Was tun, wenn man als prominenter Politiker die eigene Bürgerverachtung ungeniert vor die Kameras trug und gegen Kritiker den Stinkefinger zieht und nun plötzlich und völlig unerwartet eine Bundestagswahl vor der Tür steht? Man macht es wie Sigmar Gabriel (SPD) und versucht die Abneigung gegen das Volk (Populus) weniger deutlich auszudrücken. Pack wird nicht mehr Pack, sondern RTL-Zuschauer genannt und die Kluft zwischen Bürgern und Altparteien heißt jetzt Kulturdifferenzen. Denen, die schon länger hier sind, müsse man mehr zuhören, meint der Vize-Kanzler. Auch wenn sie ein anderes Lebensbild haben. Die SPD müsse sich um Verständnis für die kürzlich noch als Modernisierungsverlierer Gescholtenen bemühen, auch wenn diese Unterschichtenfernsehen schauen oder zu Menschen mit Migrationshintergrund absurderweise Ausländer sagten. Der Pöbel solle ernst genommen werden. Das passe zwar nicht zum Berliner Altpolitik-Kosmos, sei jedoch das Mittel zum Zweck die Bürger wieder für sich zu gewinnen. Damit die ihr Kreuzlein an der richtigen Stelle setzen. Denn darum geht es.

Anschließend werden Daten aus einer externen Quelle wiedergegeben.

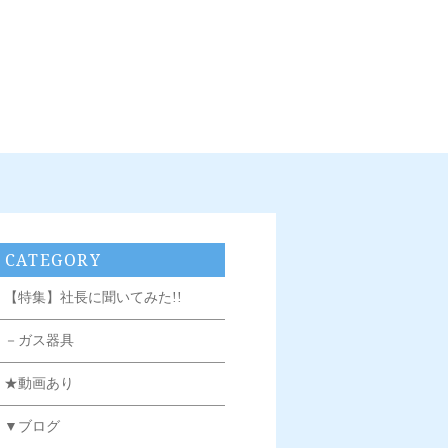
CATEGORY
【特集】社長に聞いてみた!!
－ガス器具
★動画あり
▼ブログ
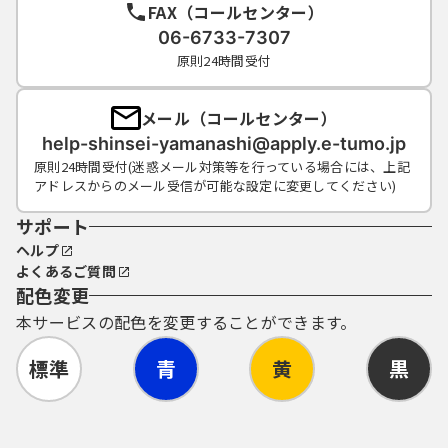
FAX（コールセンター）
06-6733-7307
原則24時間受付
メール（コールセンター）
help-shinsei-yamanashi@apply.e-tumo.jp
原則24時間受付(迷惑メール対策等を行っている場合には、上記
アドレスからのメール受信が可能な設定に変更してください)
サポート
ヘルプ
よくあるご質問
配色変更
本サービスの配色を変更することができます。
標準
青
黄
黒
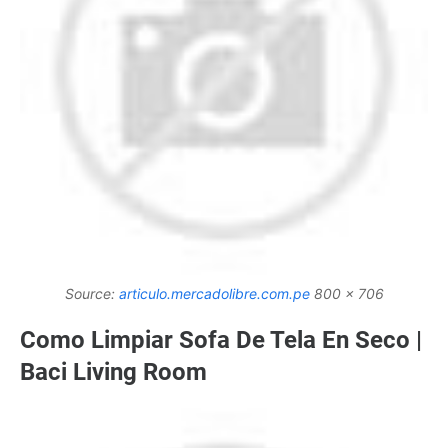
Source:
articulo.mercadolibre.com.pe
800 x 706
Como Limpiar Sofa De Tela En Seco |
Baci Living Room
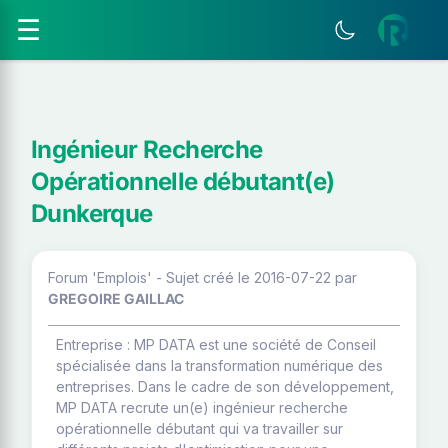
☰
Ingénieur Recherche
Opérationnelle débutant(e)
Dunkerque
Forum 'Emplois' - Sujet créé le 2016-07-22
par
GREGOIRE GAILLAC
Entreprise : MP DATA est une société de Conseil
spécialisée dans la transformation numérique des
entreprises. Dans le cadre de son développement,
MP DATA recrute un(e) ingénieur recherche
opérationnelle débutant qui va travailler sur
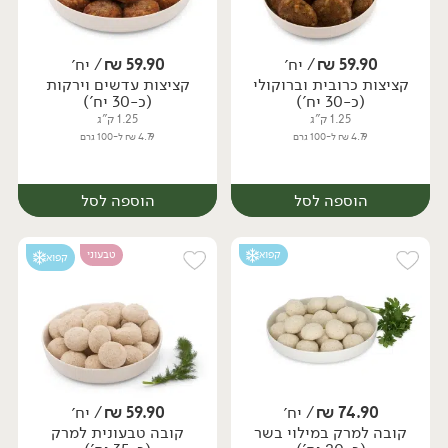
59.90
₪
/ יח׳
59.90
₪
/ יח׳
קציצות כרובית וברוקולי
קציצות עדשים וירקות
יח׳
יח׳
(כ-30 יח')
(כ-30 יח')
1.25 ק"ג
1.25 ק"ג
4.79 ₪ ל-100 גרם
4.79 ₪ ל-100 גרם
הוספה לסל
הוספה לסל
קפוא
טבעוני
קפוא
74.90
₪
/ יח׳
59.90
₪
/ יח׳
קובה למרק במילוי בשר
קובה טבעונית למרק
יח׳
יח׳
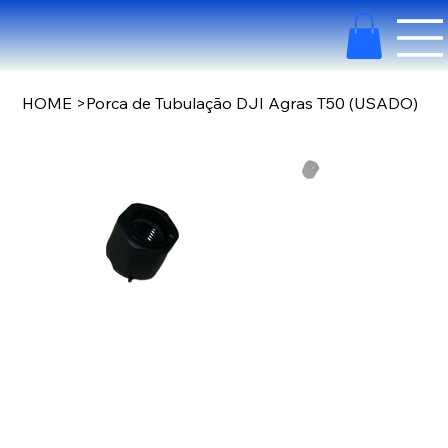
HOME
>
Porca de Tubulação DJI Agras T50 (USADO)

Die große Wahl im nächsten Jahr wirft also schon ihre Schatten voraus. In den Berliner Schaltzentralen rauchen die Köpfe, wie man das eigenhändig zum Paria gestempelte Volk ein weiteres Mal zum korrekten Wählen bewegen kann. Gerade bei den Sozialdemokraten ist die Not groß, haben sie doch mit Sympathieträgern wie Stegner und Maas nicht unbedingt die Experten in Sachen Bürgernähesimulation. Und die politischen Taten der letzten Jahre sprechen eher gegen die SPD. Siggi Pop hat sich deshalb kurzerhand selbst zum Populismus-Beauftragten gekrönt und prangert die politische Korrektheit an, derer er sich bisher nur allzu gerne aus Mangel an Rückgrat und Weitsicht bediente. Denn diese habe eine Distanz geschaffen. Ob dieser publikumswirksamen Wendemanöver wird sogar Seehofer blass vor Neid.
Was Herr Gabriel in seinem Dünkel nicht versteht ist, dass er mit seinen Klischees von RTL-Zusehern und Ausländer-Sagern keine Brücke zu den Bürgern schlägt, sondern nur seine beschränkte Weltsicht offenbart. Gabriel hat kein Herz für das deutsche Volk, da helfen auch werbemäßige Namensänderungen nicht. Siggis Strategie sagt nichts über die Wähler und nichts über Deutschland aus, aber sehr viel über ihn und seine Partei. Zum Beispiel darüber, wie wenig Achtung die dem Namen nach Sozialdemokraten vor den Menschen haben, denen sie ihr Gehalt verdanken und wie klein wohl der geistige Horizont des SPD-Spitzenpersonals ist. Wer derlei einfältig wie Gabriel agiert, präsentiert ein erschreckendes Maß an Verachtung gegenüber dem Souverän, dem Volk.